Task description:
Every line of the entries below that mentions "include" is to be copied out.

(Transcribed page contents)
--------------------------------

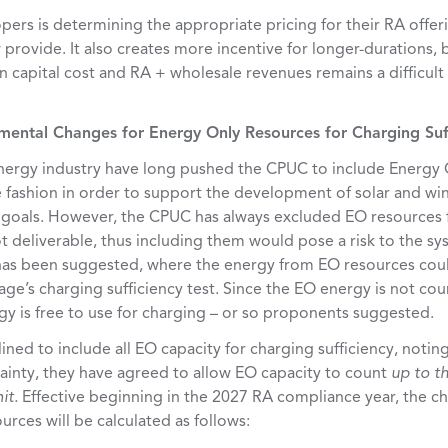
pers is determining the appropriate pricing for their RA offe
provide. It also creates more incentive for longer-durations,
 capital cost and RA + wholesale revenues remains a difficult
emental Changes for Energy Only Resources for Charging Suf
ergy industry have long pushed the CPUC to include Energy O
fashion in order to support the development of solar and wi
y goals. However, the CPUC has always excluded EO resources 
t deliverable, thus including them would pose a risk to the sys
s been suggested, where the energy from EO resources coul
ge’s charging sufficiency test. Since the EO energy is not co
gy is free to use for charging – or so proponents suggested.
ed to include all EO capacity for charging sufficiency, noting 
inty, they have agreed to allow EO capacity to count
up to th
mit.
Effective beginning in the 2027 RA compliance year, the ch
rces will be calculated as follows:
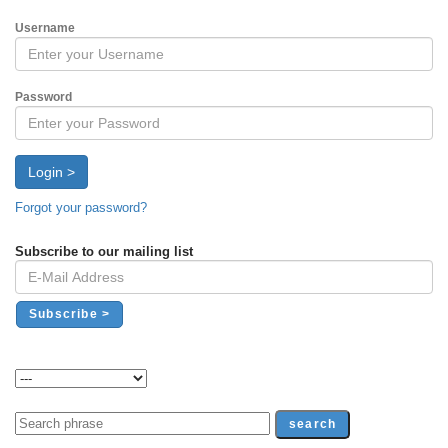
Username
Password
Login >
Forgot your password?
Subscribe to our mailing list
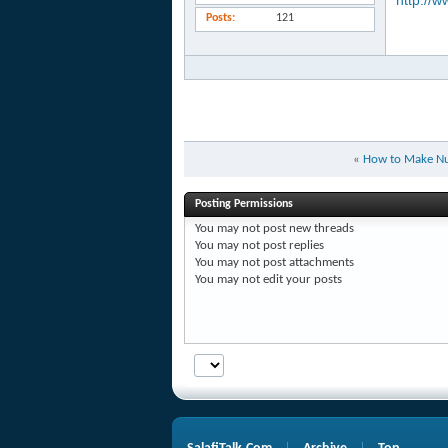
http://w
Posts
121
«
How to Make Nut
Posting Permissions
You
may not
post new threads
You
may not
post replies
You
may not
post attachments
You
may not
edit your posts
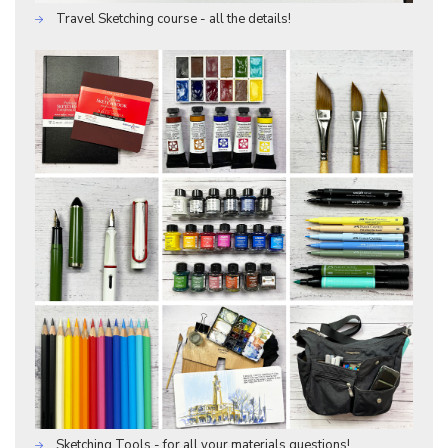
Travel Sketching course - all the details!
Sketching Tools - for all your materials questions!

--------------------------------

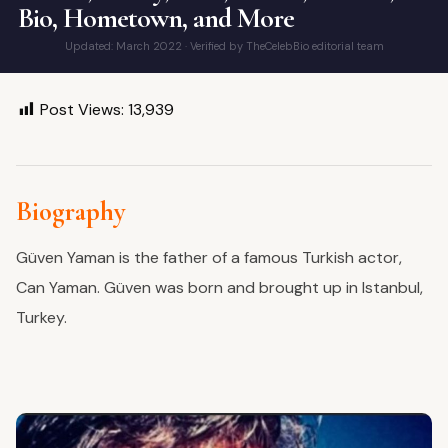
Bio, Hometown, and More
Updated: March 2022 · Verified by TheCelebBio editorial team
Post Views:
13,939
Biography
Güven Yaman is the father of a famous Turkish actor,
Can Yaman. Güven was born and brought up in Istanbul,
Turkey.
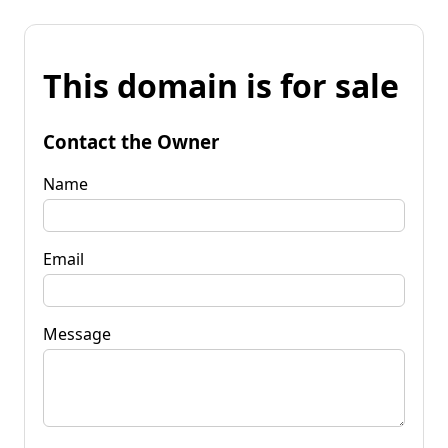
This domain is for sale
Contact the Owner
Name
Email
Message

--------------------------------

The completed task:
ergy industry have long pushed the CPUC to include Energy O
ed to include all EO capacity for charging sufficiency, noting 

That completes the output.